半減期をT,元の原子核がオレンジ,崩壊した原子核が灰色で表してあります.
半減期ごとに元の原子核が半分になっているのが分かると思います.
じゃあ,半減期ちょっきりじゃないときは,どれくらい元の原子核が残っているかってどうやって計算するのでしょうか.
今回は暗記ではなく,式を立てて導出するやり方を授けます.
経過時間と半減期から式を立てる
まず,問題に与えられているかどうかを一切無視しましょう.それから,問題で何を求めるかも一切無視.
全部無視して自分の中で1度組み立ててしまうのが混乱防止のポイントです.
手順はこんな感じ↓
- 自分で必要な物を文字で置く(日本語でおいてもいいけど時間かかる)
- 等式を組み立てる
- 問題文で与えられているものと比較して,代入したり文字を変えたりする
正しい文字じゃなくても全然大丈夫.一般的には,最初に存在する原子の個数を\(N_0\)とかっておきますが,知らなかったら\(x_0\)とかって適当に置いちゃいましょう.
今回必要なのは,
- 元の原子核の数\(N_0\)
- 原子核の半減期\(T\)
- 経過時間\(t\)
- 時間\(t\)の時の元の原子核の数
この4つ.
物理は必要な物を見つけてくることが結構大事なので,これは訓練しておきましょう.
あとは等式を立てます.元の原子核の数は,半減期1回分で\(\displaystyle \frac{1}{2}\),半減期2回分で\(\displaystyle \frac{1}{4}\)になる→つまり,半減期何回分かっていうのがポイントになってきそうですね?

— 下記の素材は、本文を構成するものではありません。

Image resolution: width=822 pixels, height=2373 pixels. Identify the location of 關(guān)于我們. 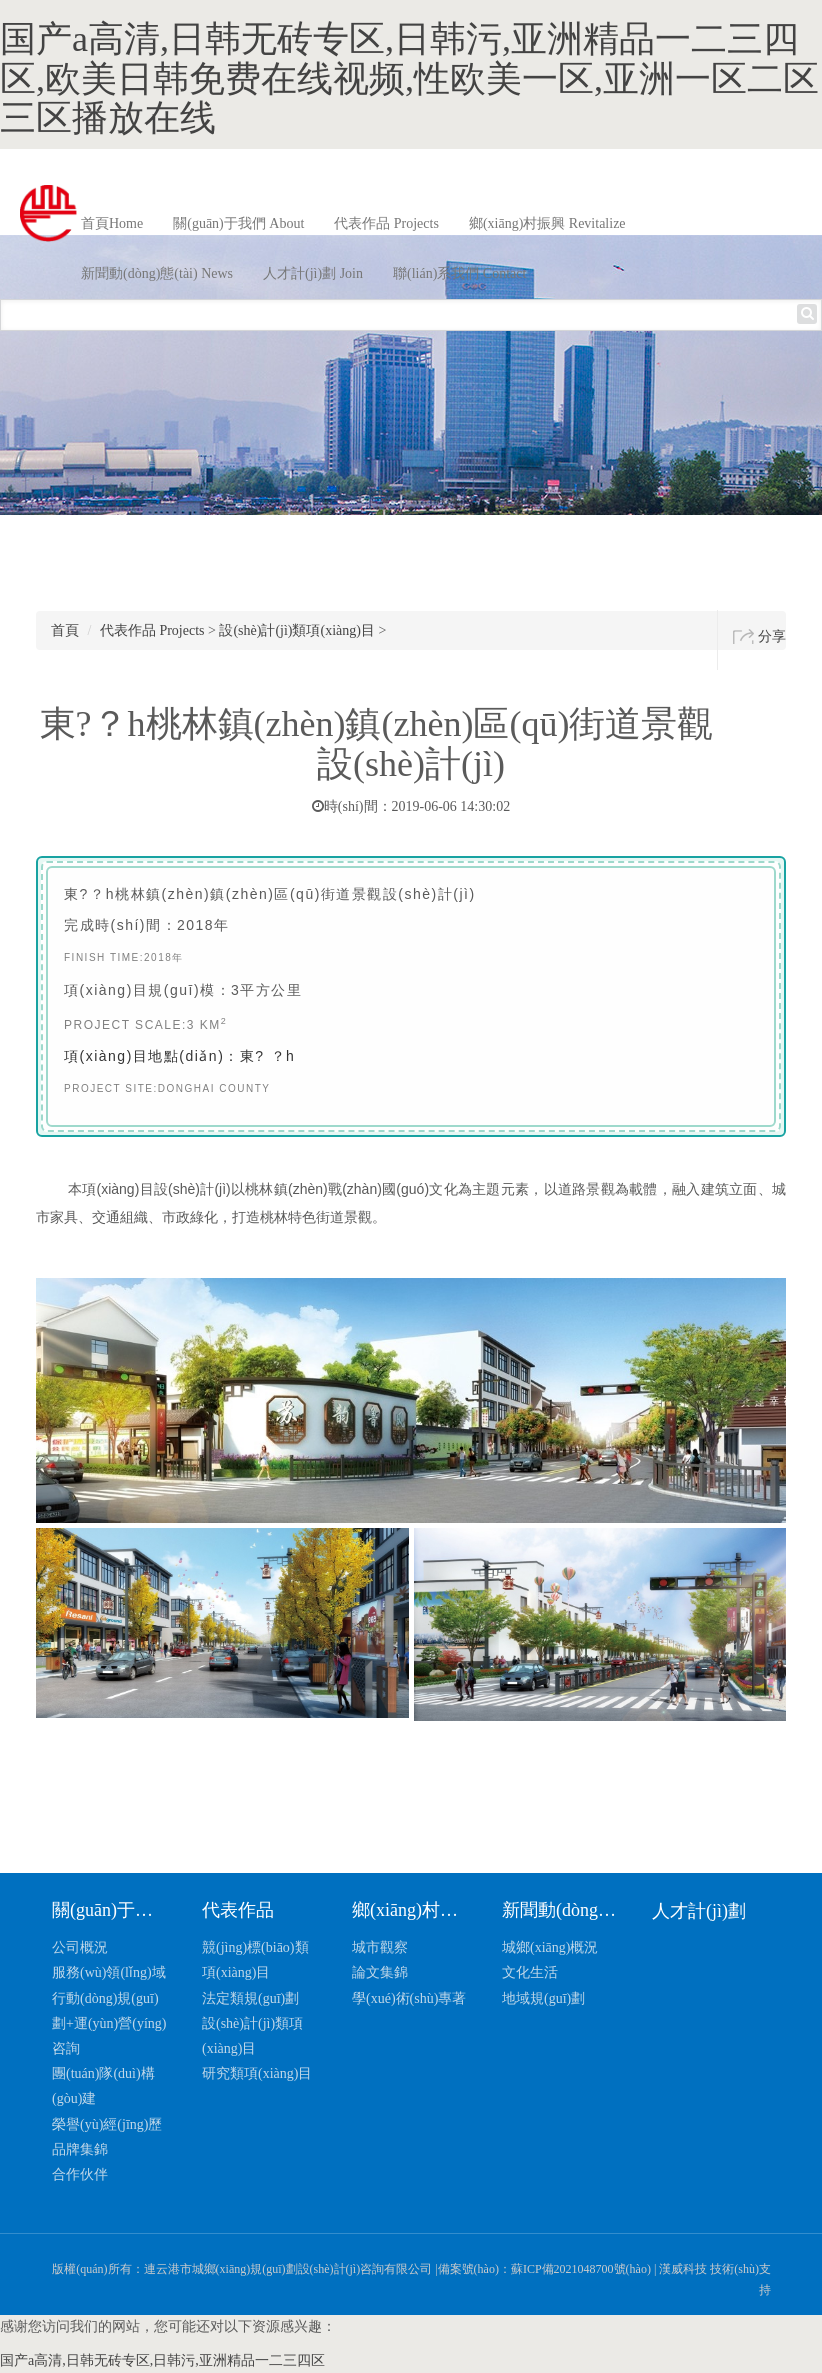 (238, 223).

時間\(t\)の間に何回元の原子核の量が\(\displaystyle \frac{1}{2}\)になったかってことです.半減期は\(T\)なので,時間\(t\)の間に\(\displaystyle \frac{t}{T}\)回元の原子核が半分になったということです.
ってことは,初期段階での元の原子核の数が\(N_0\),時間\(t\)後の元の原子核の数が\(N\),半分になった回数(\displaystyle \frac{t}{T}\)回なので,これを等式で置くと,
$$N=N_0 \times \left( \frac{ 1 }{ 2 } \right) ^{\frac{t}{T}}$$
になります.あとは問題で与えられた文字に代えたり,求めたいものについて方程式を解くだけ.計算がニガテな私にとっては方程式を解くのが結構ツライのですが…
きっと物理ができなくて困っている人は,そもそも式が立てれないという人がほとんどだと思います.
今回のようにとにかく問題の記号を無視し(できれば問題の記号で一発でできるのが理想だけど),自分の文字ルールを作ってそこで考えてみてください.
そうすると,自分で決めたルールに従っているので頭が混乱せずに済みます.「あれ?経過時間ってなんの文字で置いてたっけ??」と問題文を振り返る時間も無くなります.